EXERCISE ▸
Your output must be the lines below from the line containing "Thanh Patch Panel rỗng 1U" to the line containing "traduzione un po'", both lines included, reproduced exactly and without pictures.

TASK DATA section start

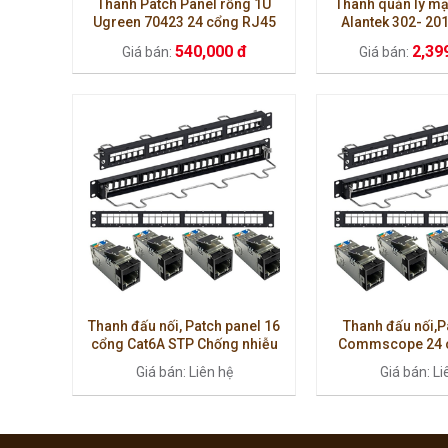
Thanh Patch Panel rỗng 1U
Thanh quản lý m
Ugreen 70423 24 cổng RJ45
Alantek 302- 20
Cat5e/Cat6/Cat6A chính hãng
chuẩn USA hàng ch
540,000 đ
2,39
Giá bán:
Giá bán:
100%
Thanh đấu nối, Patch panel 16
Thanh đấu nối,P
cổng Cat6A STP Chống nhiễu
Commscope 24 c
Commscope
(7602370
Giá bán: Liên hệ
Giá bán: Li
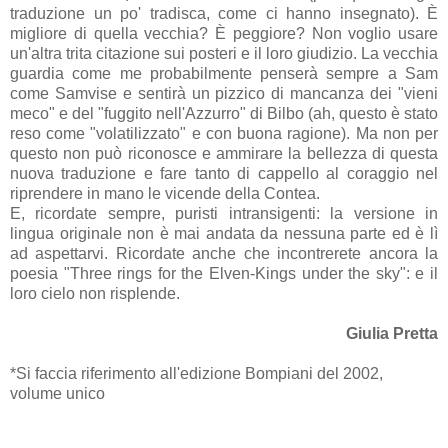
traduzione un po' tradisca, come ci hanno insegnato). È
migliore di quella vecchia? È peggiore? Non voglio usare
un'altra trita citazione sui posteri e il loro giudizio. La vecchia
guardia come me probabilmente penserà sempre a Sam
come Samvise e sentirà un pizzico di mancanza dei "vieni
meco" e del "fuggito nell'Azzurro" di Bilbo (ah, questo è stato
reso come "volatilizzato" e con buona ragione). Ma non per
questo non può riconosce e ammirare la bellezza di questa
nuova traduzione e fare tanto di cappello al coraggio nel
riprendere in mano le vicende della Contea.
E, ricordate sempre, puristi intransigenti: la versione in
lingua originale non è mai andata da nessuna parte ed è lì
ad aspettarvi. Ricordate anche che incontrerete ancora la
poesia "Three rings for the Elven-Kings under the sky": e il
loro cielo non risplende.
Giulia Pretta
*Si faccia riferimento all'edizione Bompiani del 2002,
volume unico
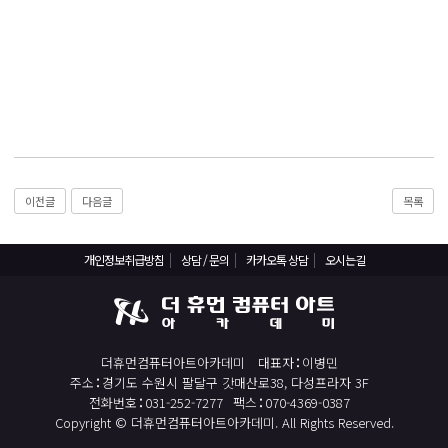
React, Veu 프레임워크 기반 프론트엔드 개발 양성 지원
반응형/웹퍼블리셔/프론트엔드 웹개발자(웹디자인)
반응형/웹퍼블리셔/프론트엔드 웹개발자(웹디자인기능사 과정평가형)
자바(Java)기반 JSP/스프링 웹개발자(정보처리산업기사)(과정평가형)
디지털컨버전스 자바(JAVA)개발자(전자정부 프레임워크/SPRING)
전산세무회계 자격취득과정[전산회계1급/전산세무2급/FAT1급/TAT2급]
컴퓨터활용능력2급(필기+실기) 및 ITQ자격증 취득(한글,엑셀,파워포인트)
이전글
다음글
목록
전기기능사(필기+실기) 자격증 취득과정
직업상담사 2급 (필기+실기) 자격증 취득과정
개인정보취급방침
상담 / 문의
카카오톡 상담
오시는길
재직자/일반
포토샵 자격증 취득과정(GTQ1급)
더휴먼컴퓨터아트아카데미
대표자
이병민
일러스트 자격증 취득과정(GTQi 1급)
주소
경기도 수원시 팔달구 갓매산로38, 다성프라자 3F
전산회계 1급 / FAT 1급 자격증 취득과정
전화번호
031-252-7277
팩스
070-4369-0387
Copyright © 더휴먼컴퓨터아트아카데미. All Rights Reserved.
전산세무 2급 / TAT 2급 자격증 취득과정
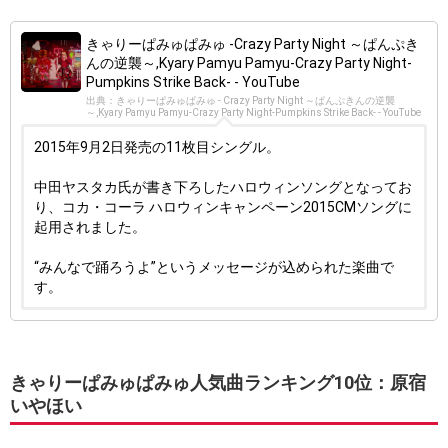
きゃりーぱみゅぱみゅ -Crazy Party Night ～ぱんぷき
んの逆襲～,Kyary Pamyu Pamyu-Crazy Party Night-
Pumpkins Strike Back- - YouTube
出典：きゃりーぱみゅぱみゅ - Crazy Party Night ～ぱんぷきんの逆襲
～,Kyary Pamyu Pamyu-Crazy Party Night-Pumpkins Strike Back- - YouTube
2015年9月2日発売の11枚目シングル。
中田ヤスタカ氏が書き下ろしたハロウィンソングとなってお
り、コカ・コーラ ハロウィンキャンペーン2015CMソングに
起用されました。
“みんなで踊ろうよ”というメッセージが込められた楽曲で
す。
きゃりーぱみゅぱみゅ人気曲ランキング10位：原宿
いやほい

TASK DATA section end
TASK DATA section start

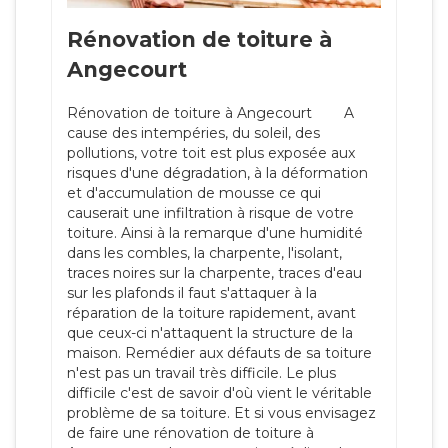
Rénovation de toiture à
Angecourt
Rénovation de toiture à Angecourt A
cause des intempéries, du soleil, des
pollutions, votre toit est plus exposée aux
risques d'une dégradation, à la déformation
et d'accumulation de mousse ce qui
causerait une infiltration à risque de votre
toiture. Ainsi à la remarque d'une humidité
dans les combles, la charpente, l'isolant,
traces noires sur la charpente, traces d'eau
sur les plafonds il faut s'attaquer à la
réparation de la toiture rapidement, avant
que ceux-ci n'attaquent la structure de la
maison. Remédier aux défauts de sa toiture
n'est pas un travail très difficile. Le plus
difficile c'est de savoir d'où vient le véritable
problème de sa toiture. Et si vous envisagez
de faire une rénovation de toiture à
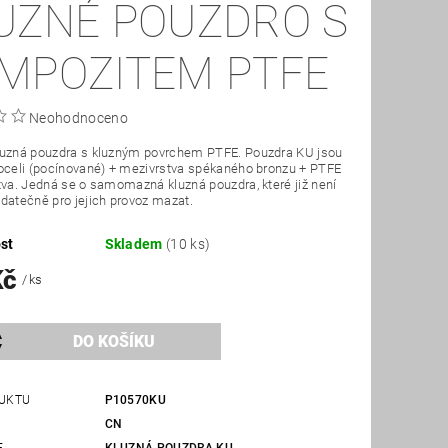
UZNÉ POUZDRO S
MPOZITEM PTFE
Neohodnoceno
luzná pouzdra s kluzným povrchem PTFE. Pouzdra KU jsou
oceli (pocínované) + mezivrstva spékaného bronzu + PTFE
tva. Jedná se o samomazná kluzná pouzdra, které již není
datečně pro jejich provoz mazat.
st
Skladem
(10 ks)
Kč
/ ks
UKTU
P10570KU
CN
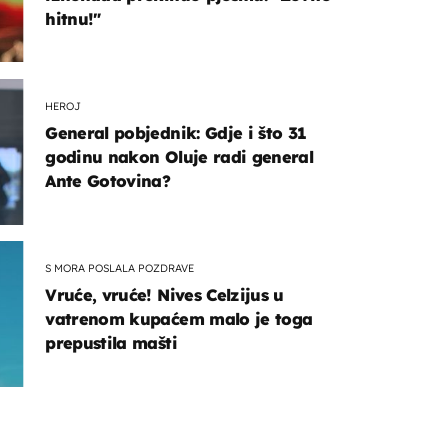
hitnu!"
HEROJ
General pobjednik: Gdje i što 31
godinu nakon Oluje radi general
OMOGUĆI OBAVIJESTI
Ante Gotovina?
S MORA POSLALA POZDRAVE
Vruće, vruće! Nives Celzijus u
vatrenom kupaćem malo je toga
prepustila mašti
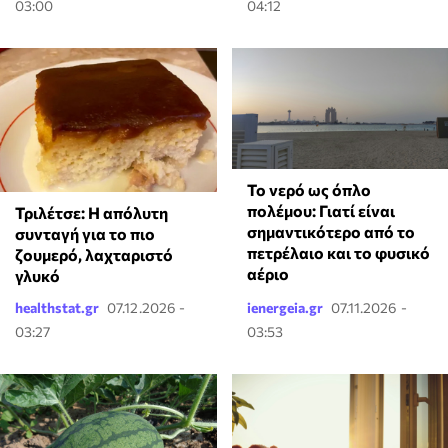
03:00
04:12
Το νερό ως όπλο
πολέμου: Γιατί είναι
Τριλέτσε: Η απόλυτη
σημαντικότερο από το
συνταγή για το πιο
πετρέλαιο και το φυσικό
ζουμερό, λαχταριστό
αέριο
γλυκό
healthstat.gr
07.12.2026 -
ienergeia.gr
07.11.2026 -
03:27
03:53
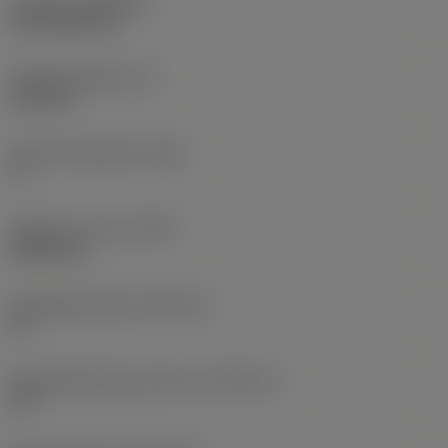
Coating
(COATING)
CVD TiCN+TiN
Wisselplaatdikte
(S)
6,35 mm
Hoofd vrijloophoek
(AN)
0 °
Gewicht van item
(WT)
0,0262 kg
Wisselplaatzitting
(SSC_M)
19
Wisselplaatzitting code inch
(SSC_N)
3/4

TASK DATA section end
TASK DATA section start

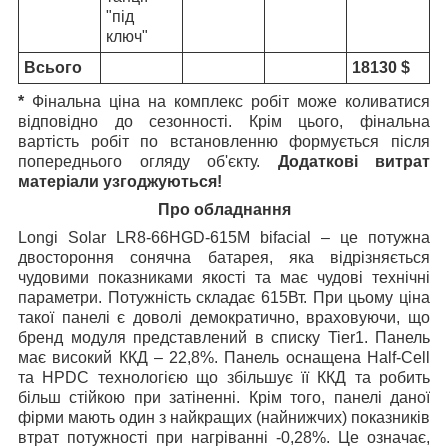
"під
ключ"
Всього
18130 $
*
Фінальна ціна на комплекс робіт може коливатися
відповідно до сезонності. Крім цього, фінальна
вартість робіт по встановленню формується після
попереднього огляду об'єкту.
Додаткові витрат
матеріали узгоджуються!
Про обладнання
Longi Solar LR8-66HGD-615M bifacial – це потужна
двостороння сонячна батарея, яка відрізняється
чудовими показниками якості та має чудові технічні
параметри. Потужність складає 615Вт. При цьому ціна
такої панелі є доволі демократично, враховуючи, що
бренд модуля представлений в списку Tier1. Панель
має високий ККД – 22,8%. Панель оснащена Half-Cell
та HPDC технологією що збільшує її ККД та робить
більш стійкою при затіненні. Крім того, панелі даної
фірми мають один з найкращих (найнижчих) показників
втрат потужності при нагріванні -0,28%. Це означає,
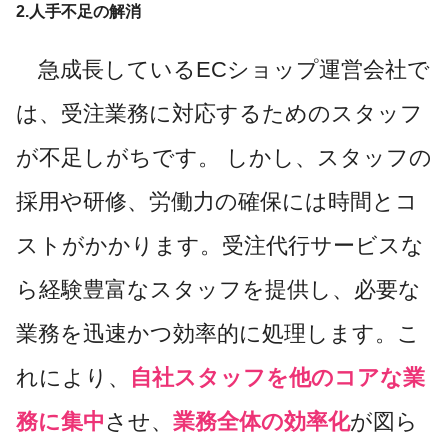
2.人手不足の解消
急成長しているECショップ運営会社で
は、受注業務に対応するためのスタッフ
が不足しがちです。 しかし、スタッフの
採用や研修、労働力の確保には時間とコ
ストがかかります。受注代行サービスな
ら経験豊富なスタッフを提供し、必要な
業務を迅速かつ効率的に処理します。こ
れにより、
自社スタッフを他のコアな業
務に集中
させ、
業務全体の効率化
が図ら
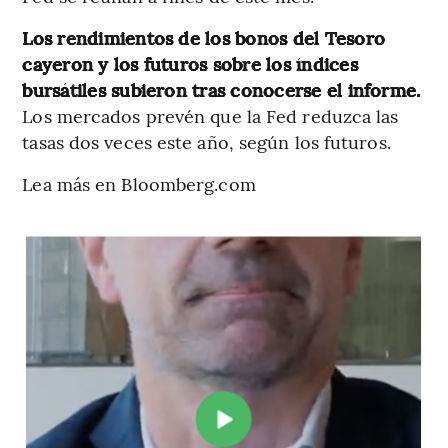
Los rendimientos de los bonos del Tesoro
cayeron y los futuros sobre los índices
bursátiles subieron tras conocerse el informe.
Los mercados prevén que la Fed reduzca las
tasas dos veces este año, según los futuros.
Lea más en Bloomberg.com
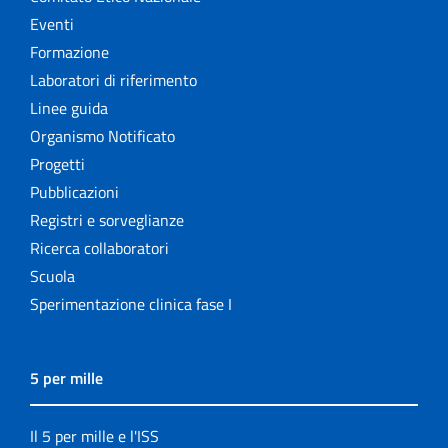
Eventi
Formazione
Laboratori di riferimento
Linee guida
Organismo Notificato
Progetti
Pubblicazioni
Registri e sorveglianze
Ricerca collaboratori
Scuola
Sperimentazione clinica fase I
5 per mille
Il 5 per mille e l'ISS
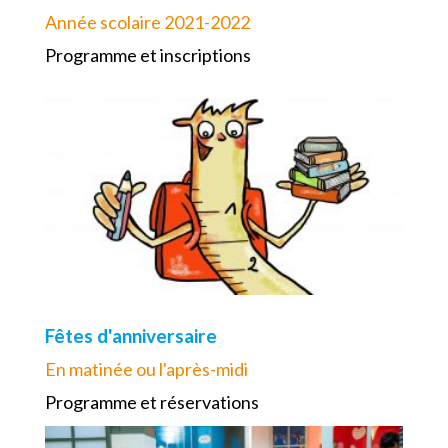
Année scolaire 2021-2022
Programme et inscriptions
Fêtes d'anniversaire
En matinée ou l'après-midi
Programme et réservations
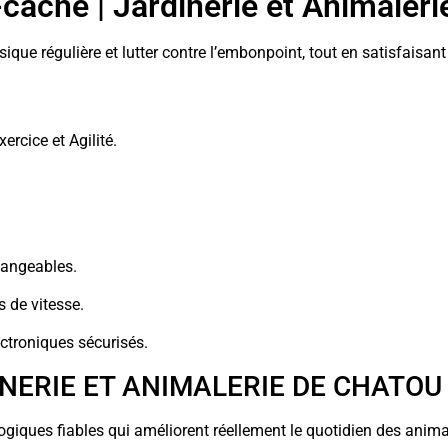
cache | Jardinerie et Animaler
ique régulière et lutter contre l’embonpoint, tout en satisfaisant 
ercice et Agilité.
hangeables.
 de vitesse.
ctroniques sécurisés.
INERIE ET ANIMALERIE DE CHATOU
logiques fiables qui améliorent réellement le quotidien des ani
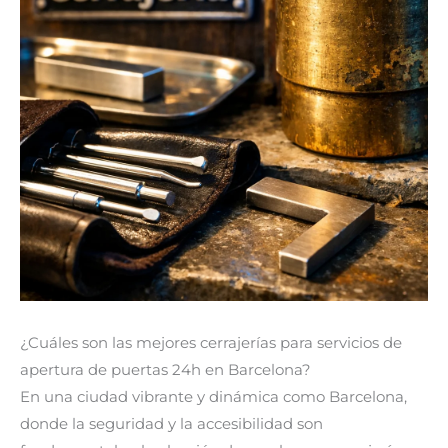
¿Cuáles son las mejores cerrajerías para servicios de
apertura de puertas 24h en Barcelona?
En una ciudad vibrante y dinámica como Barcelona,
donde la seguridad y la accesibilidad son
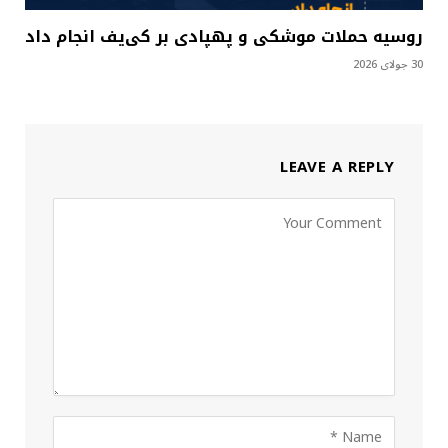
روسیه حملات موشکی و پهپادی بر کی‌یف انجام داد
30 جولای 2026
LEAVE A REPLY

TASK DATA section end

ANSWER TO THIS EXERCISE ▸
Thanh Patch Panel rỗng 1U
Thanh quản lý m
Ugreen 70423 24 cổng RJ45
Alantek 302- 20
Cat5e/Cat6/Cat6A chính hãng
chuẩn USA hàng ch
540,000 đ
2,39
Giá bán:
Giá bán:
100%
Thanh đấu nối, Patch panel 16
Thanh đấu nối,P
cổng Cat6A STP Chống nhiễu
Commscope 24 c
Commscope
(7602370
Giá bán: Liên hệ
Giá bán: Li
traduzione un po' tradisca, come ci hanno insegnato). È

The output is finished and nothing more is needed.